Work to complete — Report each line of the entries that contains the word "white", copied in full.

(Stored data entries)
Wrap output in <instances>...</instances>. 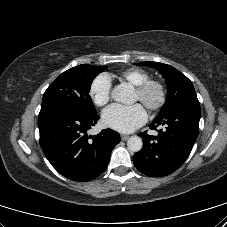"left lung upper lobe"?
Returning a JSON list of instances; mask_svg holds the SVG:
<instances>
[{"instance_id": "left-lung-upper-lobe-1", "label": "left lung upper lobe", "mask_w": 227, "mask_h": 227, "mask_svg": "<svg viewBox=\"0 0 227 227\" xmlns=\"http://www.w3.org/2000/svg\"><path fill=\"white\" fill-rule=\"evenodd\" d=\"M139 64L157 69L166 80L167 98L157 118L165 117L182 107L200 106L192 82L177 69L167 64L151 61Z\"/></svg>"}]
</instances>
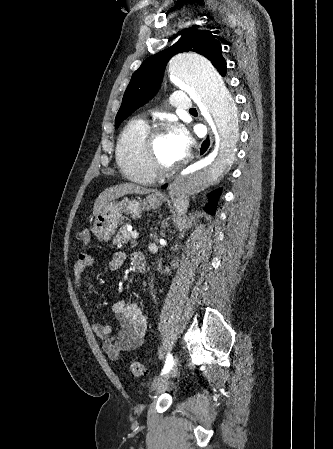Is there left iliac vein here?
Segmentation results:
<instances>
[{
	"instance_id": "left-iliac-vein-1",
	"label": "left iliac vein",
	"mask_w": 333,
	"mask_h": 449,
	"mask_svg": "<svg viewBox=\"0 0 333 449\" xmlns=\"http://www.w3.org/2000/svg\"><path fill=\"white\" fill-rule=\"evenodd\" d=\"M178 361H179V358L176 355L175 356V360H174V365L171 368V370L168 373H166V374H163V375H160V376L156 377L152 381L151 386H150V389L152 391L158 390V389L164 387L167 384L168 380L170 379V377L172 376V374L175 372V370L177 368Z\"/></svg>"
}]
</instances>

Answer space —
[{"instance_id": "left-lung-upper-lobe-1", "label": "left lung upper lobe", "mask_w": 227, "mask_h": 227, "mask_svg": "<svg viewBox=\"0 0 227 227\" xmlns=\"http://www.w3.org/2000/svg\"><path fill=\"white\" fill-rule=\"evenodd\" d=\"M139 64L157 69L166 80L167 98L157 118L165 117L182 107L200 106L192 82L177 69L167 64L151 61Z\"/></svg>"}]
	"mask_svg": "<svg viewBox=\"0 0 333 449\" xmlns=\"http://www.w3.org/2000/svg\"><path fill=\"white\" fill-rule=\"evenodd\" d=\"M178 361H179V358L176 355L175 356V360H174V365L171 368V370L168 373H166V374H163V375H160V376L156 377L152 381L151 386H150V389L152 391L158 390V389L164 387L167 384L168 380L170 379V377L172 376V374L175 372V370L177 368Z\"/></svg>"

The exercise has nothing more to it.